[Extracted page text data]
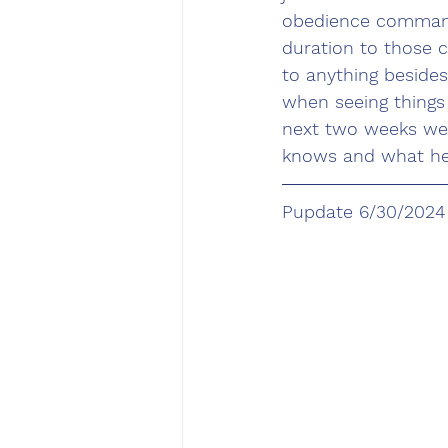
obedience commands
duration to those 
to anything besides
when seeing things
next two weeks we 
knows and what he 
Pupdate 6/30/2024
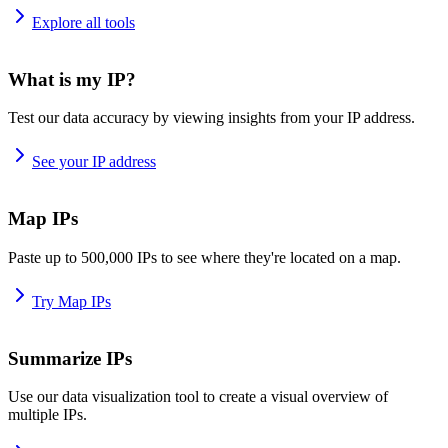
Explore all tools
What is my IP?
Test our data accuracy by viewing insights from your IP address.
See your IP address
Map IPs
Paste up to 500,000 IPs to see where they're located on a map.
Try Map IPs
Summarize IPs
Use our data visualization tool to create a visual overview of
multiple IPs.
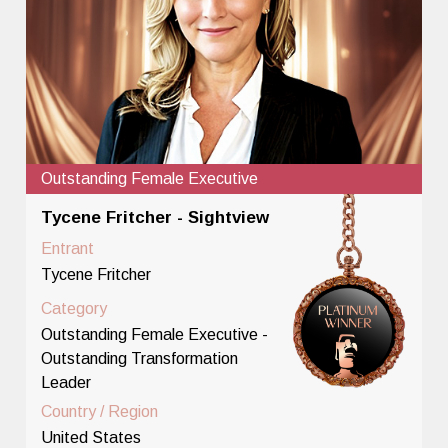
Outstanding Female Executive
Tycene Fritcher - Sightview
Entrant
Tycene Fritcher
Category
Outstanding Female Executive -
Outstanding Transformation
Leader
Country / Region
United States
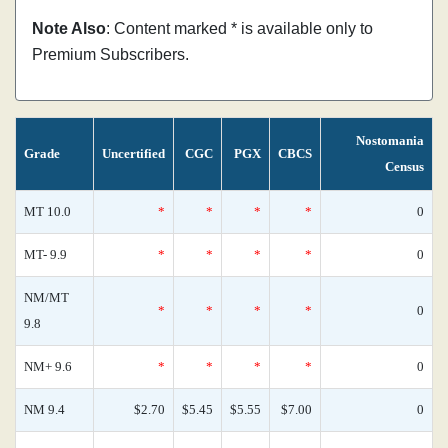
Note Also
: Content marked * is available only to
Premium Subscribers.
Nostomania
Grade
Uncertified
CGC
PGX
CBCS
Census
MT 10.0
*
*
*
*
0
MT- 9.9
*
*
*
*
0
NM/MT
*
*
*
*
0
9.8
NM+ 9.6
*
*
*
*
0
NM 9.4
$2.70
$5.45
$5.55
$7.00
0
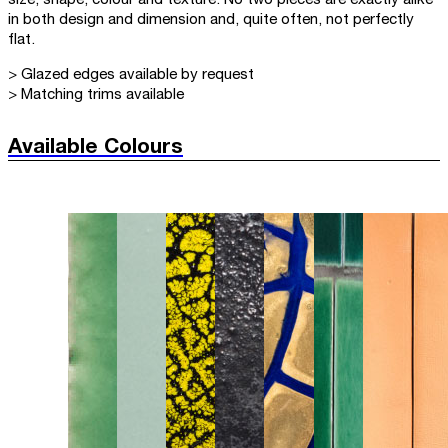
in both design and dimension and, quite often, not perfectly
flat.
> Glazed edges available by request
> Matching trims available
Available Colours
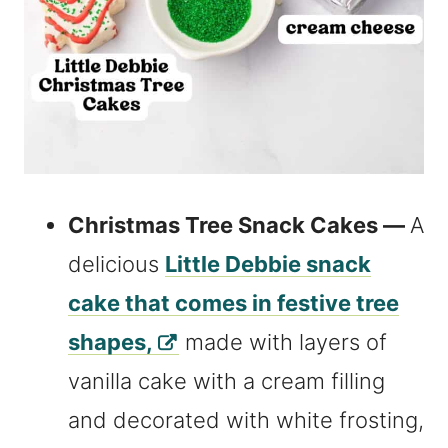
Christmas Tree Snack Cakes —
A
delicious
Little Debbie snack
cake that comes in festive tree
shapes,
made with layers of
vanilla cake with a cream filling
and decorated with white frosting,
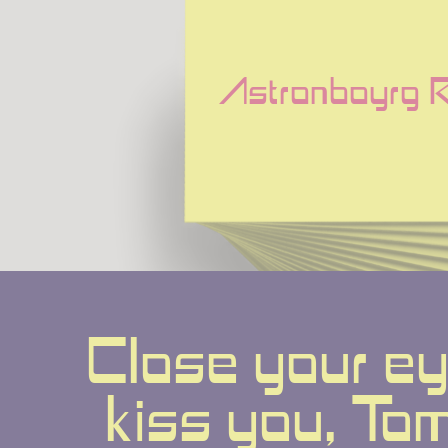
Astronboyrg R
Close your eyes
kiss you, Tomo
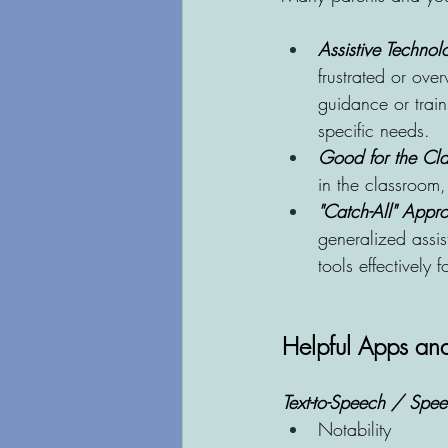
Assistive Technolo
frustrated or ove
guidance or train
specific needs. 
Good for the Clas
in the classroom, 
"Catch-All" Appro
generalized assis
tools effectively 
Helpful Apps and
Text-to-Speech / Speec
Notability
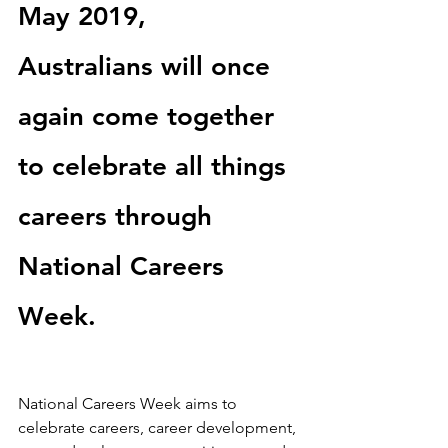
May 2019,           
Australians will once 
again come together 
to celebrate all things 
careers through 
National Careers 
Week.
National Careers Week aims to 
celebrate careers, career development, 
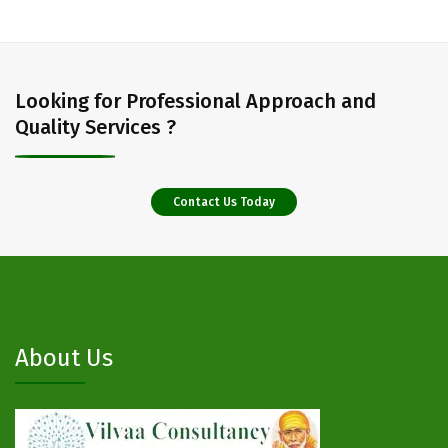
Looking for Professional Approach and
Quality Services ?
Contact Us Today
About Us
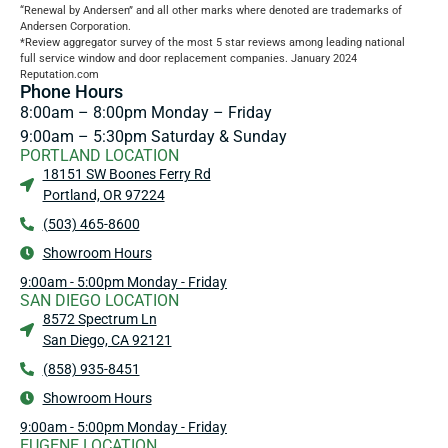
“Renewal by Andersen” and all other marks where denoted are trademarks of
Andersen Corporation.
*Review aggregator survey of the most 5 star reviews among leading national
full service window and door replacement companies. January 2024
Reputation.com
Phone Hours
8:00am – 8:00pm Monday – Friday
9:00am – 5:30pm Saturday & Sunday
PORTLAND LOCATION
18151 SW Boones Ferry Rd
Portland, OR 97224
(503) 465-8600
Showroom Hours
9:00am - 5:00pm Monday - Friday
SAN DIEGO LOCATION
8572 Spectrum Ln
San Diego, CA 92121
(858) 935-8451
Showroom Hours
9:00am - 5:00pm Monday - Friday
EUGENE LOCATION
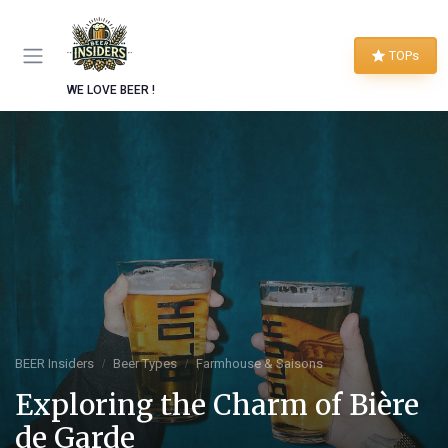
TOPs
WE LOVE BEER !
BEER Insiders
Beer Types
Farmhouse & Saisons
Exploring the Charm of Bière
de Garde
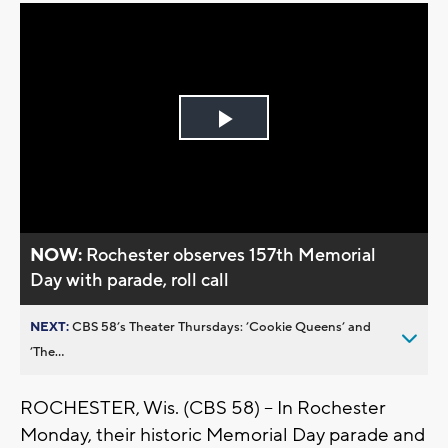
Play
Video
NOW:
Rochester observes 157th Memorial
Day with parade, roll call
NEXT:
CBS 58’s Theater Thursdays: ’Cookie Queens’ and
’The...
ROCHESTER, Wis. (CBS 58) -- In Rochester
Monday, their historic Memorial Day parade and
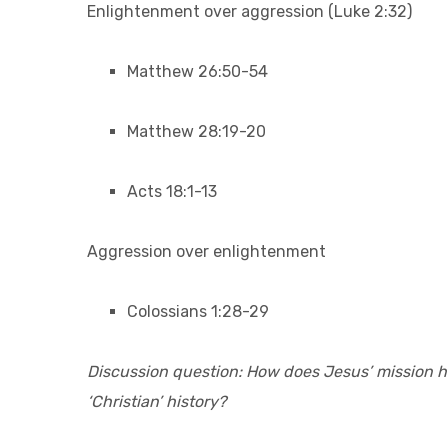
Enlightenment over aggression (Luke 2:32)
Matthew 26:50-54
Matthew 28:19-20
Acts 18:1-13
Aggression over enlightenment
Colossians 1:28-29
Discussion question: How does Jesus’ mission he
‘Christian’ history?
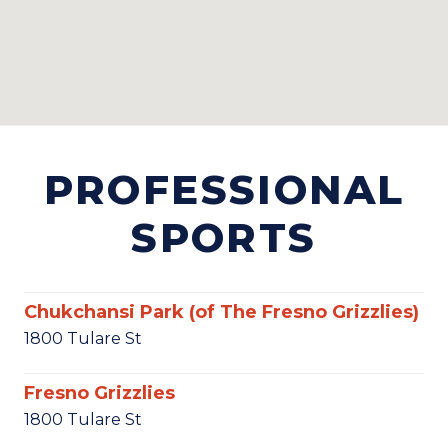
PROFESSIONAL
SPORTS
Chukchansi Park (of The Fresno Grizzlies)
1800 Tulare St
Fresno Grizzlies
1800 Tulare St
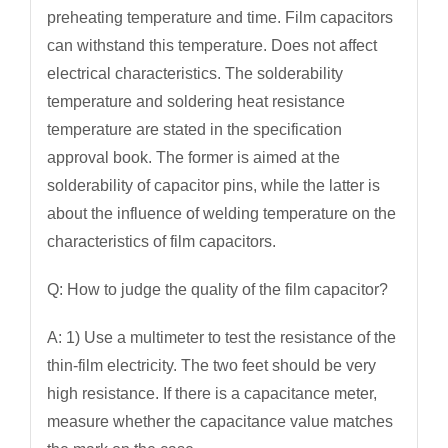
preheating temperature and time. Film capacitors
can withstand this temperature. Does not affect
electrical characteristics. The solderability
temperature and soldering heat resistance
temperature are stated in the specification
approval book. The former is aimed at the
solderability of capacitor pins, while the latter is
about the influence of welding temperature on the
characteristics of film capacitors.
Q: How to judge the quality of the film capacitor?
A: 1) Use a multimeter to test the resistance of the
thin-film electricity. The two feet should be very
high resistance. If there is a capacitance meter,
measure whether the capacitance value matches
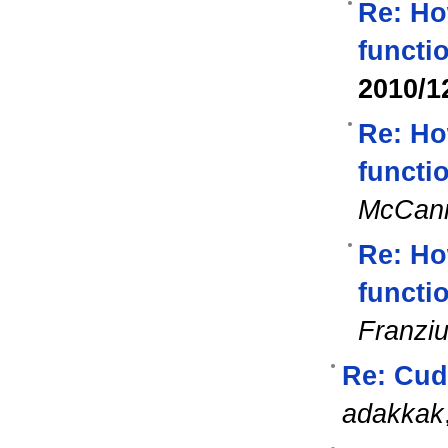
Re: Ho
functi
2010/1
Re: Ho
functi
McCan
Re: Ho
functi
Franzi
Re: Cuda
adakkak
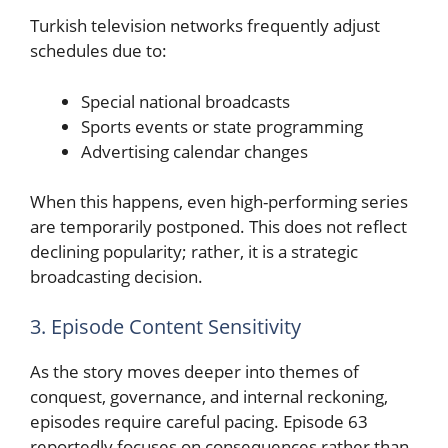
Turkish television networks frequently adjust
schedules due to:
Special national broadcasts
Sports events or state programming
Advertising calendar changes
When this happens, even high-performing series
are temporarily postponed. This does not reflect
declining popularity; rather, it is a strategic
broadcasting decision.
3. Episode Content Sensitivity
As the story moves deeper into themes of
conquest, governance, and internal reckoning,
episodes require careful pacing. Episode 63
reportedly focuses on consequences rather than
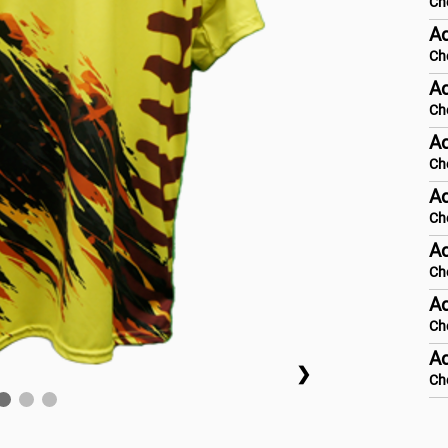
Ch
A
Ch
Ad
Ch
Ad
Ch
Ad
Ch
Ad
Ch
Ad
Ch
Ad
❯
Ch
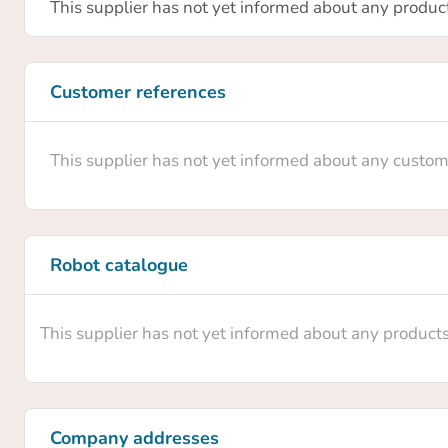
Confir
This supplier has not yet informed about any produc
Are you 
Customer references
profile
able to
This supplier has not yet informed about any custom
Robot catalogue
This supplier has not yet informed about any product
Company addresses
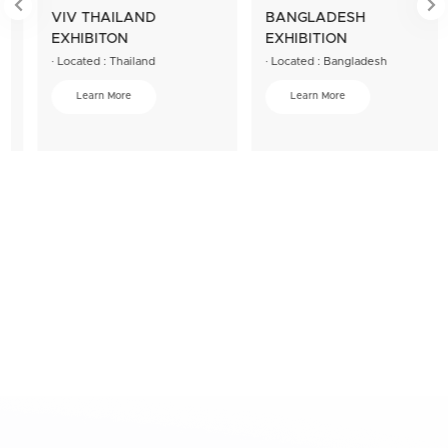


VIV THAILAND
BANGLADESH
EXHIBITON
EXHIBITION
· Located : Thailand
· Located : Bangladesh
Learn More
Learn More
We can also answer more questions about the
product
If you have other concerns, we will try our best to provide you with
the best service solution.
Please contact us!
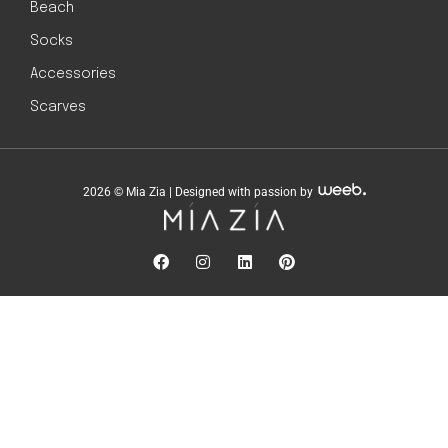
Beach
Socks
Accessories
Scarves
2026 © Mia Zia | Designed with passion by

### TASK DETAILS
Reproduce, without alteration and without pictures, only those lines that lie between the first line of the entries above and the line containing "Paste up to", both of them included.

### EXERCISE SOLUTION
obedience commands
duration to those 
to anything besides
when seeing things
next two weeks we 
knows and what he 
Pupdate 6/30/2024
Explore all tools
What is my IP?
Test our data accuracy by viewing insights from your IP address.
See your IP address
Map IPs
Paste up to 500,000 IPs to see where they're located on a map.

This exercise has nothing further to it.